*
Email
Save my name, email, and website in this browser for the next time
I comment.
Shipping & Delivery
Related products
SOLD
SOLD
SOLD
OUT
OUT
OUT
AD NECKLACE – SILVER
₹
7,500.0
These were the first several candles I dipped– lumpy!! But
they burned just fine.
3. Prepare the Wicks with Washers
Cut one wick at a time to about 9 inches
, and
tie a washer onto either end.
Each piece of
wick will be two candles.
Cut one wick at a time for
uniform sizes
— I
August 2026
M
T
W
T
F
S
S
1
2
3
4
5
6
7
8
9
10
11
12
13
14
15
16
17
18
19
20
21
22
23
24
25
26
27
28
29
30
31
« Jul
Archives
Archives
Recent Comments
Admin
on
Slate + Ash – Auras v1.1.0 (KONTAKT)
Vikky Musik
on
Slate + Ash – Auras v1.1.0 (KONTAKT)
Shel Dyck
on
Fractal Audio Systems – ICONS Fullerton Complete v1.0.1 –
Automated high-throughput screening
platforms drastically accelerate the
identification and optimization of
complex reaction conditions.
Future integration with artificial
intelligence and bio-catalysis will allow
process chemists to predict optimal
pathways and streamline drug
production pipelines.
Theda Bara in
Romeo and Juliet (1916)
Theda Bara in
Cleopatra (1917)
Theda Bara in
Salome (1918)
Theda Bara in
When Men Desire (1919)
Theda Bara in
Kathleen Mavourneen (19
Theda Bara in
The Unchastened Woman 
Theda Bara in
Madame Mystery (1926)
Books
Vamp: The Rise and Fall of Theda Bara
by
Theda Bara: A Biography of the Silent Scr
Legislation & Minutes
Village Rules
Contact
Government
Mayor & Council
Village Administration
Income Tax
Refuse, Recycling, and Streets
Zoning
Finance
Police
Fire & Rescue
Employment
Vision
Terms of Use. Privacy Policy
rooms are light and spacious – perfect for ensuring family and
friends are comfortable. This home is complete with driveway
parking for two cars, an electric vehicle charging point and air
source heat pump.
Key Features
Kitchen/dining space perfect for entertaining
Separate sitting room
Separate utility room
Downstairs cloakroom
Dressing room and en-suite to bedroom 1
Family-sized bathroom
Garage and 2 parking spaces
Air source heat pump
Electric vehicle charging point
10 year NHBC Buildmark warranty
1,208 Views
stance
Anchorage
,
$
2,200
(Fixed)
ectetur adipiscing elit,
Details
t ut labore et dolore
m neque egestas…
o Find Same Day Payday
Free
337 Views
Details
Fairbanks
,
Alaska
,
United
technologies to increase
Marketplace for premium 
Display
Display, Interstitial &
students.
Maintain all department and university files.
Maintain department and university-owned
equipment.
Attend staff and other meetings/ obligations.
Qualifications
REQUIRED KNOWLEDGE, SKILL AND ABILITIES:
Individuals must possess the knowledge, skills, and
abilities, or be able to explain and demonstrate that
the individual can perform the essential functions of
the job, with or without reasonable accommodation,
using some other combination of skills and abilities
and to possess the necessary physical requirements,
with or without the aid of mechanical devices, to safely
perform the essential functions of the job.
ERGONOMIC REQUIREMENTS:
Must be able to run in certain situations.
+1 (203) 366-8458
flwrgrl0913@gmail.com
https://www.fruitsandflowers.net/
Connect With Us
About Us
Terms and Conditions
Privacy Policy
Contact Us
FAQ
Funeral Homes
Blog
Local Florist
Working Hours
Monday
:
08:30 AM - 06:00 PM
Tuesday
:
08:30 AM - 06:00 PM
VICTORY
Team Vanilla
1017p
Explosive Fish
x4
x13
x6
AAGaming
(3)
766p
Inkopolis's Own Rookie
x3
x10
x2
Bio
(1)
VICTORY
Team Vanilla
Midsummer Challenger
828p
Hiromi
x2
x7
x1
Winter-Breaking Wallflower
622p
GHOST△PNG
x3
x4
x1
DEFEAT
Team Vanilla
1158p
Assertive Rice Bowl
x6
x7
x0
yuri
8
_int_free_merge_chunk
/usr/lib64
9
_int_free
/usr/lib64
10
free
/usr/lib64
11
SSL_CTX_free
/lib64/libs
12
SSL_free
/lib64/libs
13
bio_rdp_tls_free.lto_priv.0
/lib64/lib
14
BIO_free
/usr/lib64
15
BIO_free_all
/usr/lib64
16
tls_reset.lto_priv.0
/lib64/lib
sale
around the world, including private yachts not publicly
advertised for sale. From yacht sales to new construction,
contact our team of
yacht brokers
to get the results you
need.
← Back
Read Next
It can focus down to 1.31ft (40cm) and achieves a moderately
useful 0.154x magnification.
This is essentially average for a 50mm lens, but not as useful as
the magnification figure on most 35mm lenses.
===
● What the exercise asks: Would you please repeat, exactly as written, the lines from the one containing "BIO_free_all" through the end of the listing above, including both, and only those?

● Your solution:
BIO_free_all
/usr/lib64
16
tls_reset.lto_priv.0
/lib64/lib
sale
around the world, including private yachts not publicly
advertised for sale. From yacht sales to new construction,
contact our team of
yacht brokers
to get the results you
need.
← Back
Read Next
It can focus down to 1.31ft (40cm) and achieves a moderately
useful 0.154x magnification.
This is essentially average for a 50mm lens, but not as useful as
the magnification figure on most 35mm lenses.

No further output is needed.